Remarkably, for a US Government organisation, the United States Navy has never been reluctant to use foreign intellectual property. In fact, in the area of ship design, it is reasonably common.
In the case of this US Navy yard tug and its sisters, they have again gone to a near neighbour in Vancouver, Canada. Robert Allan Ltd (RAL) is widely renowned in the world of tugs even though it is based relatively out of the way.
These new yard tugs, of which Rainier is the first, are a development and refinement of the YT 802 class that RAL designed for the navy some years ago.
Interestingly, for a navy, that refinement included input from the tugs’ crews. Designed to efficiently handle a wide variety of shapes, sizes and types of warships and barges, these low emission, 27-metre tugs produce a useful bollard pull ahead of 43 tonnes and 44 tonnes astern. They can transit at 12.5 knots. Arguably, perhaps, these comfortable, safe and efficient tugs would be the best naval tugs in the world.
“The aft wheelhouse and flat foredeck,” RAL told Baird Maritime, “are optimised for working under vessels with large bow flare, such as aircraft carriers.”
Incorporating this feature was deemed necessary during increased collaborations wit the customer, a practice that RAL has also adopted in its other tug newbuilding projects with the aim of optimising designs to increase functionality and performance and reduce construction costs.
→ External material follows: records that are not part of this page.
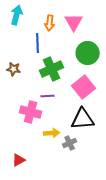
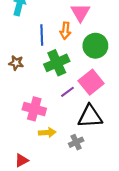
orange arrow: (50, 23) -> (65, 31), moved
purple line: (48, 96) -> (68, 92), moved, turned -32
yellow arrow: (52, 133) -> (47, 133), moved

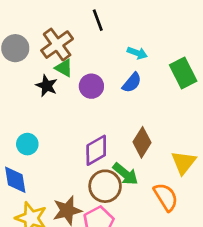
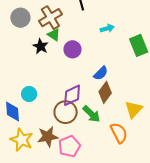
cyan arrow: (137, 53) -> (107, 28), turned -40
blue semicircle: (132, 83) -> (101, 73), moved
cyan circle: (27, 144) -> (29, 94), moved
brown circle: (105, 186) -> (66, 112), moved

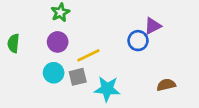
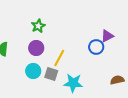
yellow line: (88, 55) -> (59, 58), turned -36
gray square: (78, 77) -> (51, 74), turned 32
In fact, as stated by RAL shortly after the vessel was delivered in 2020, many of the modifications incorporated on Rainier were influenced by feedback from crews in addition to the navy’s own requirements.
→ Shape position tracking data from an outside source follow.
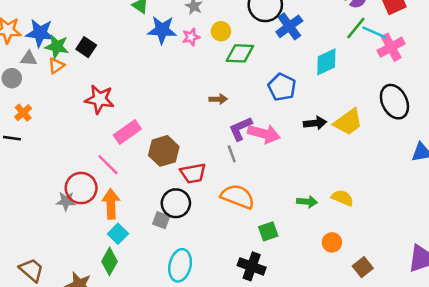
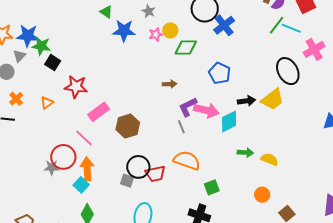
pink star: (191, 37) -> (156, 34), moved
black square: (86, 47) -> (53, 63), moved
pink cross: (391, 47) -> (314, 49), moved
gray triangle: (29, 58) -> (19, 56), turned -48
cyan diamond: (326, 62) -> (229, 121), moved
orange triangle: (56, 66) -> (47, 103), moved
black ellipse: (394, 102) -> (288, 71), moved
red trapezoid: (193, 173) -> (155, 174), moved
green arrow: (307, 202) -> (245, 153), moved
cyan square: (118, 234) -> (81, 185), moved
“The US Navy ordering more of this series of tugs is a strong vote of confidence that they like these vessels’ performance,” commented RAL.
Further, the fact that the vessel is an improved variant of an earlier tug series ordered by the navy means there will be less time and resources to be devoted to crew transition training, particularly in the case of crews who already have considerable experience in operating the older RAL tugs in the navy’s inventory.